Littering in Merton is a pile of rubbish says council

Merton Council set up a box of rubbish in Morden town centre today to demonstrate the amount of litter that’s collected from the local area on a daily basis. 

Councillor Judy Saunders with Mohamad Salim and Danny Jeeves, members of Merton Council's clean team, with the box of litter at midday

Councillor Judy Saunders with Mohamad Salim and Danny Jeeves, members of Merton Council’s clean team, with the box of litter at midday

As part of its zero-tolerance approach to litter, the council’s waste services team filled a giant Perspex container with all the litter that is typically picked up from Morden on a daily basis and placed it in the town centre to highlight the impact litter has on the local community.

Although a recent independent survey showed that that 72% of residents would describe Merton streets as clean, the council is continuing its fight against litter and fly-tipping.
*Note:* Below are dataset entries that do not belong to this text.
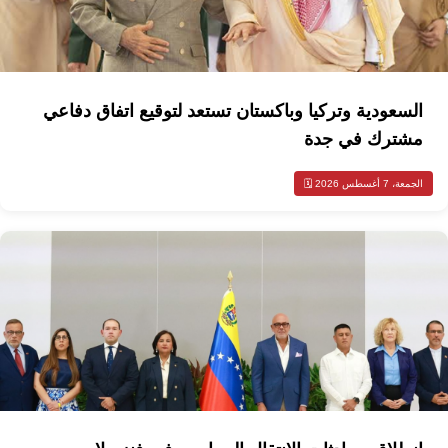
السعودية وتركيا وباكستان تستعد لتوقيع اتفاق دفاعي
مشترك في جدة
الجمعة، 7 أغسطس 2026 🗓️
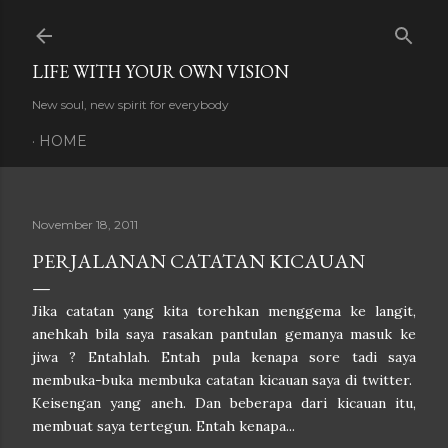
Skip to main content
LIFE WITH YOUR OWN VISION
New soul, new spirit for everybody
HOME
November 18, 2011
PERJALANAN CATATAN KICAUAN
Jika catatan yang kita torehkan menggema ke langit,
anehkah bila saya rasakan pantulan gemanya masuk ke
jiwa ? Entahlah. Entah pula kenapa sore tadi saya
membuka-buka membuka catatan kicauan saya di twitter.
Keisengan yang aneh.
Dan beberapa dari kicauan itu,
membuat saya tertegun
. Entah kenapa...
Educating people about the effects of environmental crime, as well as taking tougher enforcement on people who drop litter, is the latest initiative in the council’s anti-litter campaign. This follows the council’s publication of its anti-litter code, its partnership with Kingdom enforcement officers, on-the-spot £75 penalty charge notices, the installation of special gum and cigarette butt bins across the borough and new high tech smart bins in parks. The council also teamed up with Love Clean Streets earlier this year to allow residents to report litter and fly-tipping through the free Love Clean Streets smartphone app.

Tying into its anti-litter initiative, the council’s waste enforcement team has also carried out community clean-ups in Morden and Mitcham with local residents and Merton Matters recently to shout loud and clear that there is no excuse for dropping litter on Merton’s streets. Further clean up events are being planned in Wimbledon and Raynes Park on Saturday 11 October from 10am-12pm.
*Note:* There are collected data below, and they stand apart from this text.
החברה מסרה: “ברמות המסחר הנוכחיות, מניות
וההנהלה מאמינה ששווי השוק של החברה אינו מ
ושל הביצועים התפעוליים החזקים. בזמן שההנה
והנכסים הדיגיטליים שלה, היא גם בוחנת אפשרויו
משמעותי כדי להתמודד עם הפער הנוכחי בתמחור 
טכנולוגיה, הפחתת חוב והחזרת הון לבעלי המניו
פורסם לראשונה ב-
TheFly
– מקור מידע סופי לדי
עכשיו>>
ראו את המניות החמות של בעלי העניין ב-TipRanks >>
Merton Council’s cabinet member for environmental cleanliness Councillor Judy Saunders said: “Merton is a great place to live but a small minority of people continue to litter our streets. Putting this box of litter in Morden town centre shows just how much litter is collected on a daily basis. Our clean teams are out around the clock clearing up litter and fly-tips with the council spending over £5million every year keeping our streets cleans – that is money it could spend on other services to benefit the community.

“We know the vast majority of people look after where they live, but we want to crack down on the few who spoil the local environment for the rest of us. Thanks to residents who are standing up to those who litter by getting involved in their local area and becoming Street Champions. If getting out and about to clean up isn’t your thing, you can still become a Street Champion by being the eyes and ears of the community and reporting issues that need to be addressed.”
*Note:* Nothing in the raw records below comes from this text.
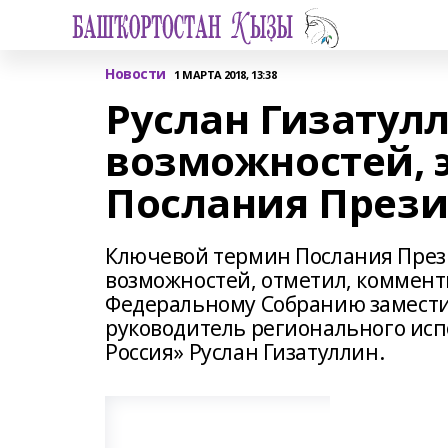
Новости
1 МАРТА 2018, 13:38
Руслан Гизатулл
возможностей, 
Послания Прези
Ключевой термин Послания Прези
возможностей, отметил, коммен
Федеральному Собранию заместит
руководитель регионального исп
Россия» Руслан Гизатуллин.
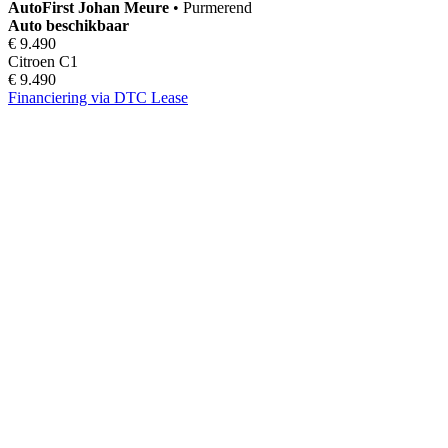
AutoFirst
Johan Meure
•
Purmerend
Auto beschikbaar
€ 9.490
Citroen C1
€ 9.490
Financiering via DTC Lease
To find out more about the Street Champions scheme visit



Notes to editors:

  1. A Public Value Review survey carried out by BMG Research, a leading national Market Research organisation, showed that 72% of residents would describe Merton streets as clean.
  2. Street Champions clean-ups on Saturday 11 October in Wimbledon and Raynes Park:

Wimbledon’s clean-up will meet at Haydon’s Road Recreation Ground, and will work its way up Haydon’s Road, turning right into Plough Lane and coming back into Wandle Meadow Nature Trail, into North Road, and back to Haydon’s Road Recreation Ground.

The Raynes Park clean-up will meet on West Barnes Lane at the junction of Bodnant Gardens, and cover West Barnes up to Coombe Lane, through Raynes Park town centre up Grand Drive, into Bushey Road and back to the starting point through Tesco in New Malden.